上記ストリンジェントな条件としては、例えば、J. Sambrook et al., "Molecular Cloning: A Laboratory Manual, Second Edition", 1989, Cold Spring Harbor Laboratory Pressに記載されるような条件が挙げられる。例えば、6×SSC、5×デンハルト溶液(Denhardt's solution)、0.5%SDS、100μg/ml変性サケ精子DNAを含む溶液中68℃でプローブとハイブリダイズさせた後、洗浄条件を2×SSC、0.1%SDS中室温から0.1×SSC、0.5%SDS中68℃まで変化させる条件、65℃で、2×SSPE(Frederick M. Ausubel et al., "Current Protocols in Molecular Biology", 1987, John Wiley & Sons, Hoboken NJ.に記載)および0.1% SDSを含む溶液中で15分を2回、0.5×SSPEおよび0.1% SDSを含む溶液中でさらに15分を2回、次に、0.1×SSPEおよび0.1% SDSを含む溶液中で15分を2回の条件、または65℃で、2×SSPE、0.1% SDSおよびホルムアミド(5〜50%)を含む溶液中で15分を2回、0.5×SSPE、0.1% SDSおよびホルムアミド(5〜50%)を含む溶液中でさらに15分を2回、次に、0.1×SSPE、0.1% SDSおよびホルムアミド(5〜50%)を含む溶液中で15分を2回の条件などである。

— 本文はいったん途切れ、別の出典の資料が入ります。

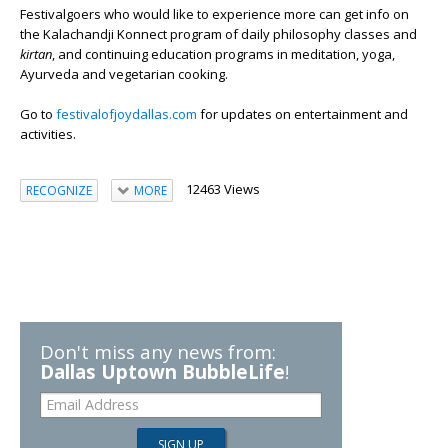
Festivalgoers who would like to experience more can get info on
the Kalachandji Konnect program of daily philosophy classes and
kirtan
, and continuing education programs in meditation, yoga,
Ayurveda and vegetarian cooking.
Go to
festivalofjoydallas.com
for updates on entertainment and
activities.
12463 Views
RECOGNIZE
MORE
Don't miss any news from:
Dallas Uptown BubbleLife
!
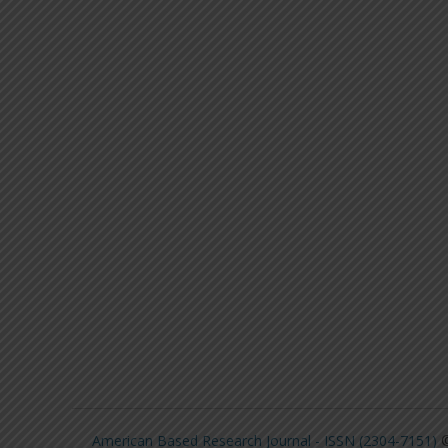
American Based Research Journal - ISSN (2304-7151)
©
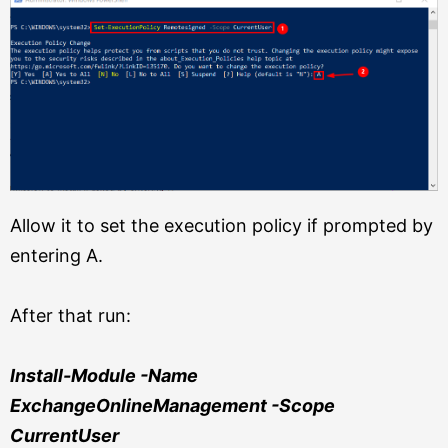
Allow it to set the execution policy if prompted by
entering A.
After that run:
Install-Module -Name
ExchangeOnlineManagement -Scope
CurrentUser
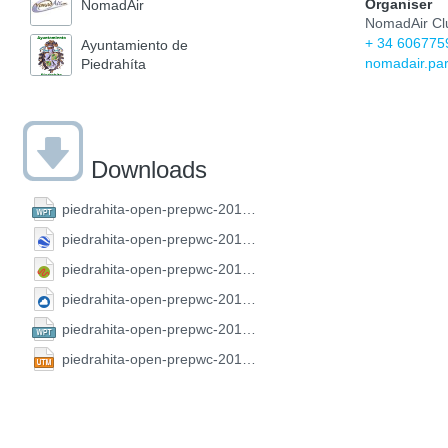
Organiser
NomadAir
NomadAir Cl
+ 34 606775
Ayuntamiento de
nomadair.pa
Piedrahíta
Downloads
piedrahita-open-prepwc-2019.CompeGPS.wpt
piedrahita-open-prepwc-2019.GoogleEarth.kml
piedrahita-open-prepwc-2019.GPX.gpx
piedrahita-open-prepwc-2019.SeeYou.cup
piedrahita-open-prepwc-2019.FS.wpt
piedrahita-open-prepwc-2019.UTM.utm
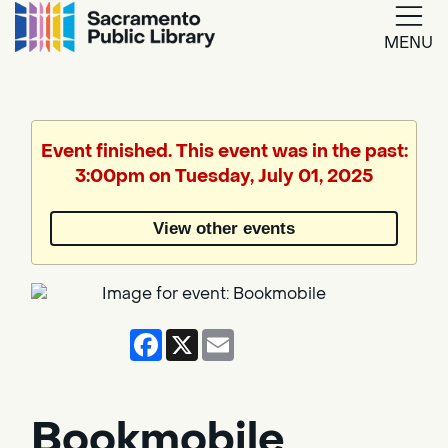
MENU
Google
Translate
Event finished. This event was in the past:
3:00pm on Tuesday, July 01, 2025
Powered
by
View other events
Translate
Facebook
X
Email
Bookmobile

上記ヌクレオチド配列の相同性は、例えば、FASTA、BLAST、DNASIS(日立ソフトウェアエンジニアリング(株)製)、GENETYX((株)ジェネティクス製)を用いて測定することができる。
本発明の核酸は、上記ヌクレオチド配列を有するものであればいずれのものであってもよい。例えば、配列番号8〜16のいずれかのヌクレオチド配列からなる核酸そのものであってもよく、上記ヌクレオチド配列をコア配列として含み、かつかかる配列の5’末端および/または3’末端に、ヌクレオチド、ポリヌクレオチド、またはそれらのアナログなどの種々の物質の結合したものであってもよい。例えば、ポリヌクレオチドが結合する場合、かかるポリヌクレオチドは、1〜150個、例えば、1〜60個、1〜45個、1〜18個のヌクレオチドからなるものであってもよい。

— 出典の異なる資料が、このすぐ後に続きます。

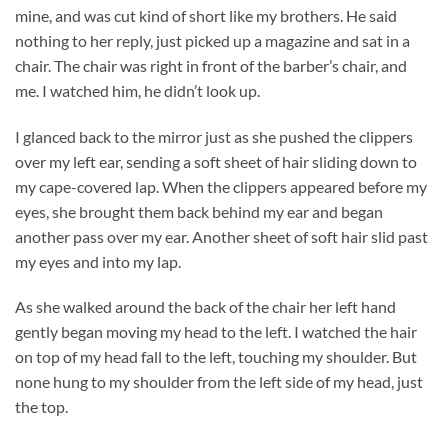
mine, and was cut kind of short like my brothers. He said
nothing to her reply, just picked up a magazine and sat in a
chair. The chair was right in front of the barber’s chair, and
me. I watched him, he didn’t look up.
I glanced back to the mirror just as she pushed the clippers
over my left ear, sending a soft sheet of hair sliding down to
my cape-covered lap. When the clippers appeared before my
eyes, she brought them back behind my ear and began
another pass over my ear. Another sheet of soft hair slid past
my eyes and into my lap.
As she walked around the back of the chair her left hand
gently began moving my head to the left. I watched the hair
on top of my head fall to the left, touching my shoulder. But
none hung to my shoulder from the left side of my head, just
the top.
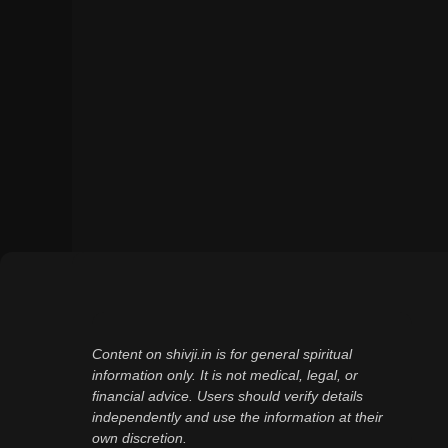
Content on shivji.in is for general spiritual
information only. It is not medical, legal, or
financial advice. Users should verify details
independently and use the information at their
own discretion.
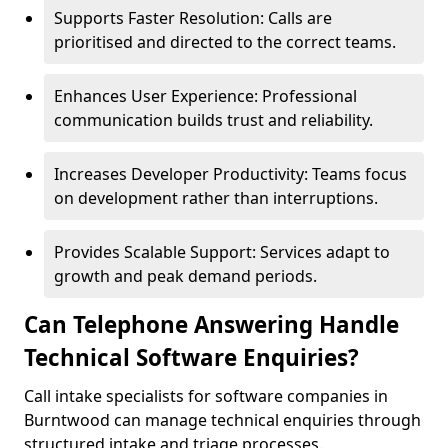
Supports Faster Resolution: Calls are
prioritised and directed to the correct teams.
Enhances User Experience: Professional
communication builds trust and reliability.
Increases Developer Productivity: Teams focus
on development rather than interruptions.
Provides Scalable Support: Services adapt to
growth and peak demand periods.
Can Telephone Answering Handle
Technical Software Enquiries?
Call intake specialists for software companies in
Burntwood can manage technical enquiries through
structured intake and triage processes.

本発明は、さらなる態様において、上記核酸を含むベクターに関するものである。本発明のベクターは、上記核酸を含んでいればいずれのものであってもよい。ベクターの種類、上記核酸のヌクレオチド配列以外の配列などは、ベクターを導入する宿主の種類、目的などの種々の条件に応じて適宜選択され得る。本発明のベクターは、例えば、配列番号8または9のヌクレオチド配列の5’末端または3’末端にインフレームで目的のタンパク質をコードするヌクレオチド配列を挿入することにより、イミュノグロブリン結合能を有するペプチドが目的のタンパク質のN末端またはC末端に付加した融合タンパク質の発現用ベクターとして用いることもできる。融合タンパク質からの目的のタンパク質の単離を容易にするために、本発明のベクターは、上記ヌクレオチド配列と目的のタンパク質のヌクレオチド配列挿入部の間に例えば、HRV 3C、トロンビン、Factor Xa、エンテロキナーゼなどのプロテーゼにより認識される配列を含んでいてもよい。本発明のベクターを細胞に導入し、タンパク質を産生させることにより、上記本発明のイミュノグロブリン結合能を有するペプチドを得てもよい。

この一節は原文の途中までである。